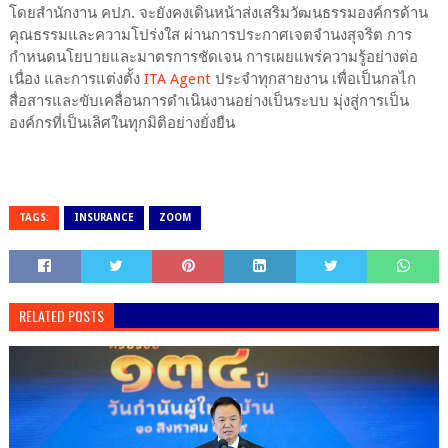
โดยสำนักงาน คปภ. จะยังคงเดินหน้าส่งเสริมวัฒนธรรมองค์กรด้าน
คุณธรรมและความโปร่งใส ผ่านการประกาศเจตจำนงสุจริต การ
กำหนดนโยบายและมาตรการชัดเจน การเผยแพร่ความรู้อย่างต่อ
เนื่อง และการแต่งตั้ง
ITA Agent
ประจำทุกสายงาน เพื่อเป็นกลไก
สื่อสารและขับเคลื่อนการดำเนินงานอย่างเป็นระบบ มุ่งสู่การเป็น
องค์กรที่เป็นเลิศในทุกมิติอย่างยั่งยืน
TAGS:
INSURANCE
ZOOM
RELATED POSTS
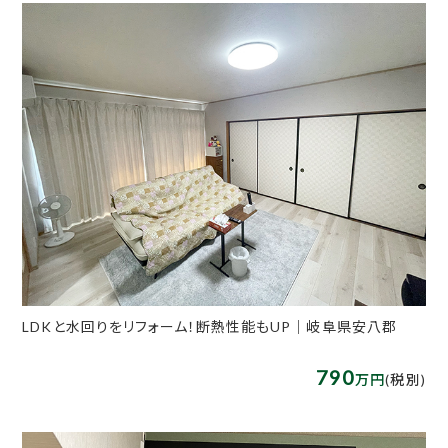
LDKと水回りをリフォーム！断熱性能もUP｜岐阜県安八郡
790
万円
(税別)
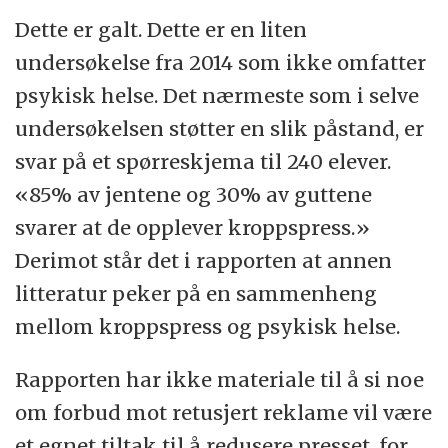
Dette er galt. Dette er en liten
undersøkelse fra 2014 som ikke omfatter
psykisk helse. Det nærmeste som i selve
undersøkelsen støtter en slik påstand, er
svar på et spørreskjema til 240 elever.
«85% av jentene og 30% av guttene
svarer at de opplever kroppspress.»
Derimot står det i rapporten at annen
litteratur peker på en sammenheng
mellom kroppspress og psykisk helse.
Rapporten har ikke materiale til å si noe
om forbud mot retusjert reklame vil være
et egnet tiltak til å redusere presset, for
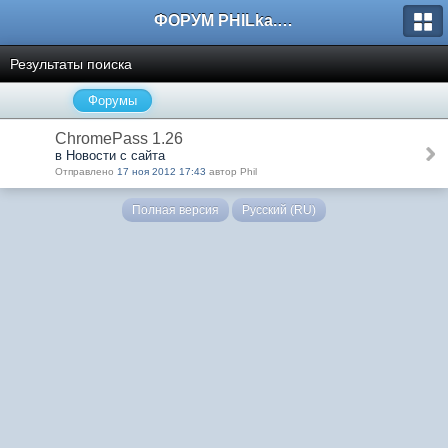
ФОРУМ PHILka.RU
Результаты поиска
Форумы
ChromePass 1.26
в Новости с сайта
Отправлено
17 ноя 2012 17:43
автор Phil
Полная версия
Русский (RU)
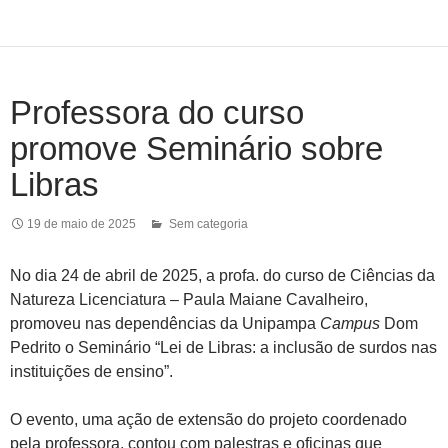
Professora do curso
promove Seminário sobre
Libras
19 de maio de 2025
Sem categoria
No dia 24 de abril de 2025, a profa. do curso de Ciências da
Natureza Licenciatura – Paula Maiane Cavalheiro,
promoveu nas dependências da Unipampa
Campus
Dom
Pedrito o Seminário “Lei de Libras: a inclusão de surdos nas
instituições de ensino”.
O evento, uma ação de extensão do projeto coordenado
pela professora, contou com palestras e oficinas que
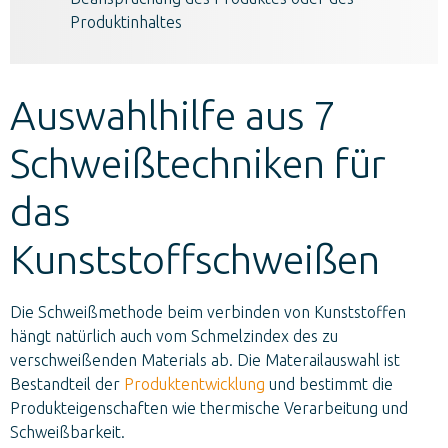
Produktinhaltes
Auswahlhilfe aus 7
Schweißtechniken für
das
Kunststoffschweißen
Die Schweißmethode beim verbinden von Kunststoffen
hängt natürlich auch vom Schmelzindex des zu
verschweißenden Materials ab. Die Materailauswahl ist
Bestandteil der
Produktentwicklung
und bestimmt die
Produkteigenschaften wie thermische Verarbeitung und
Schweißbarkeit.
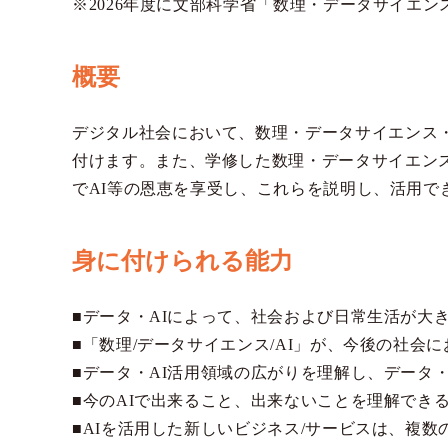
※2026年度に文部科学省「数理・データサイエ
概要
デジタル社会において、数理・データサイエンス
付けます。また、学修した数理・データサイエン
でAI等の恩恵を享受し、これらを説明し、活用で
身に付けられる能力
■データ・AIによって、社会および日常生活が大
■「数理/データサイエンス/AI」が、今後の社会
■データ・AI活用領域の広がりを理解し、データ
■今のAIで出来ること、出来ないことを理解でき
■AIを活用した新しいビジネス/サービスは、複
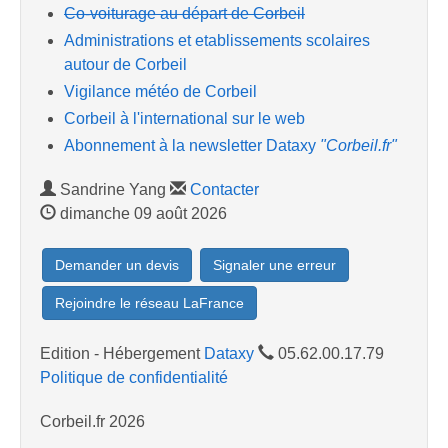
Co-voiturage au départ de Corbeil
Administrations et etablissements scolaires
autour de Corbeil
Vigilance météo de Corbeil
Corbeil à l'international sur le web
Abonnement à la newsletter Dataxy
"Corbeil.fr"
Sandrine Yang
Contacter
dimanche 09 août 2026
Demander un devis
Signaler une erreur
Rejoindre le réseau LaFrance
Edition - Hébergement
Dataxy
05.62.00.17.79
Politique de confidentialité
Corbeil.fr 2026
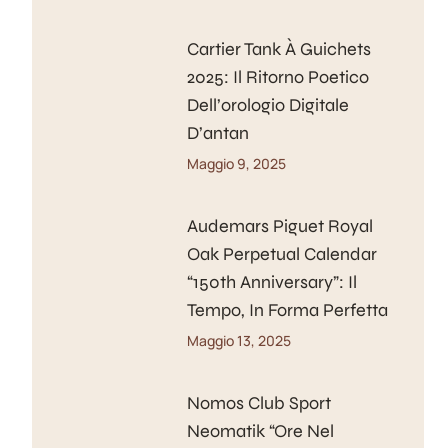
Cartier Tank À Guichets
2025: Il Ritorno Poetico
Dell’orologio Digitale
D’antan
Maggio 9, 2025
Audemars Piguet Royal
Oak Perpetual Calendar
“150th Anniversary”: Il
Tempo, In Forma Perfetta
Maggio 13, 2025
Nomos Club Sport
Neomatik “Ore Nel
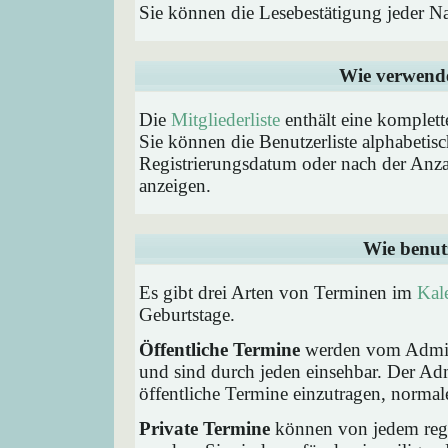
Sie können die Lesebestätigung jeder N
Wie verwende 
Die
Mitgliederliste
enthält eine komplette
Sie können die Benutzerliste alphabeti
Registrierungsdatum oder nach der Anzahl 
anzeigen.
Wie benut
Es gibt drei Arten von Terminen im
Kal
Geburtstage.
Öffentliche Termine
werden vom Admini
und sind durch jeden einsehbar. Der Ad
öffentliche Termine einzutragen, normaler
Private Termine
können von jedem regis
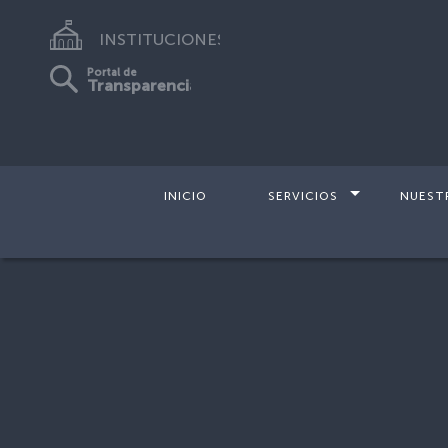
INSTITUCIONES
Portal de
Transparencia
INICIO
SERVICIOS
NUEST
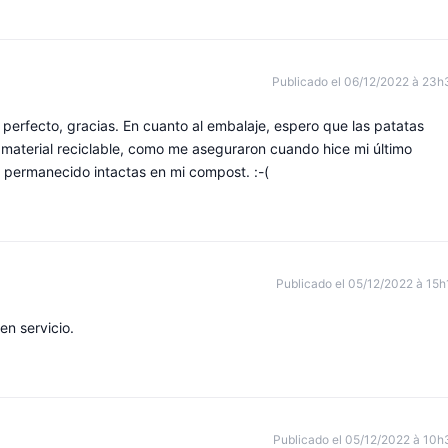
Publicado el 06/12/2022 à 23h
do perfecto, gracias. En cuanto al embalaje, espero que las patatas
e material reciclable, como me aseguraron cuando hice mi último
n permanecido intactas en mi compost. :-(
Publicado el 05/12/2022 à 15h
n servicio.
Publicado el 05/12/2022 à 10h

→ **PROMPT**
For this exercise, print all of the entries exactly as they appear, but without pictures.

→ **SOLUTION**
โดยสำนักงาน คปภ. จะยังคงเดินหน้าส่งเสริมวัฒนธรรมองค์กรด้าน
คุณธรรมและความโปร่งใส ผ่านการประกาศเจตจำนงสุจริต การ
กำหนดนโยบายและมาตรการชัดเจน การเผยแพร่ความรู้อย่างต่อ
เนื่อง และการแต่งตั้ง
ITA Agent
ประจำทุกสายงาน เพื่อเป็นกลไก
สื่อสารและขับเคลื่อนการดำเนินงานอย่างเป็นระบบ มุ่งสู่การเป็น
องค์กรที่เป็นเลิศในทุกมิติอย่างยั่งยืน
TAGS:
INSURANCE
ZOOM
RELATED POSTS
LDKと水回りをリフォーム！断熱性能もUP｜岐阜県安八郡
790
万円
(税別)
Dette er galt. Dette er en liten
undersøkelse fra 2014 som ikke omfatter
psykisk helse. Det nærmeste som i selve
undersøkelsen støtter en slik påstand, er
svar på et spørreskjema til 240 elever.
«85% av jentene og 30% av guttene
svarer at de opplever kroppspress.»
Derimot står det i rapporten at annen
litteratur peker på en sammenheng
mellom kroppspress og psykisk helse.
Rapporten har ikke materiale til å si noe
om forbud mot retusjert reklame vil være
et egnet tiltak til å redusere presset, for
ФОРУМ PHILka.RU
Результаты поиска
Форумы
ChromePass 1.26
в Новости с сайта
Отправлено
17 ноя 2012 17:43
автор Phil
Полная версия
Русский (RU)
Professora do curso
promove Seminário sobre
Libras
19 de maio de 2025
Sem categoria
No dia 24 de abril de 2025, a profa. do curso de Ciências da
Natureza Licenciatura – Paula Maiane Cavalheiro,
promoveu nas dependências da Unipampa
Campus
Dom
Pedrito o Seminário “Lei de Libras: a inclusão de surdos nas
instituições de ensino”.
O evento, uma ação de extensão do projeto coordenado
pela professora, contou com palestras e oficinas que
Produktinhaltes
Auswahlhilfe aus 7
Schweißtechniken für
das
Kunststoffschweißen
Die Schweißmethode beim verbinden von Kunststoffen
hängt natürlich auch vom Schmelzindex des zu
verschweißenden Materials ab. Die Materailauswahl ist
Bestandteil der
Produktentwicklung
und bestimmt die
Produkteigenschaften wie thermische Verarbeitung und
Schweißbarkeit.
※2026年度に文部科学省「数理・データサイエ
概要
デジタル社会において、数理・データサイエンス
付けます。また、学修した数理・データサイエン
でAI等の恩恵を享受し、これらを説明し、活用で
身に付けられる能力
■データ・AIによって、社会および日常生活が大
■「数理/データサイエンス/AI」が、今後の社会
■データ・AI活用領域の広がりを理解し、データ
■今のAIで出来ること、出来ないことを理解でき
■AIを活用した新しいビジネス/サービスは、複
Co-voiturage au départ de Corbeil
Administrations et etablissements scolaires
autour de Corbeil
Vigilance météo de Corbeil
Corbeil à l'international sur le web
Abonnement à la newsletter Dataxy
"Corbeil.fr"
Sandrine Yang
Contacter
dimanche 09 août 2026
Demander un devis
Signaler une erreur
Rejoindre le réseau LaFrance
Edition - Hébergement
Dataxy
05.62.00.17.79
Politique de confidentialité
Corbeil.fr 2026
Cartier Tank À Guichets
2025: Il Ritorno Poetico
Dell’orologio Digitale
D’antan
Maggio 9, 2025
Audemars Piguet Royal
Oak Perpetual Calendar
“150th Anniversary”: Il
Tempo, In Forma Perfetta
Maggio 13, 2025
Nomos Club Sport
Neomatik “Ore Nel
Sie können die Lesebestätigung jeder N
Wie verwende 
Die
Mitgliederliste
enthält eine komplette
Sie können die Benutzerliste alphabeti
Registrierungsdatum oder nach der Anzahl 
anzeigen.
Wie benut
Es gibt drei Arten von Terminen im
Kal
Geburtstage.
Öffentliche Termine
werden vom Admini
und sind durch jeden einsehbar. Der Ad
öffentliche Termine einzutragen, normaler
Private Termine
können von jedem regis
INSTITUCIONES
Portal de
Transparencia
INICIO
SERVICIOS
NUEST
Publicado el 06/12/2022 à 23h
do perfecto, gracias. En cuanto al embalaje, espero que las patatas
e material reciclable, como me aseguraron cuando hice mi último
n permanecido intactas en mi compost. :-(
Publicado el 05/12/2022 à 15h
n servicio.
Publicado el 05/12/2022 à 10h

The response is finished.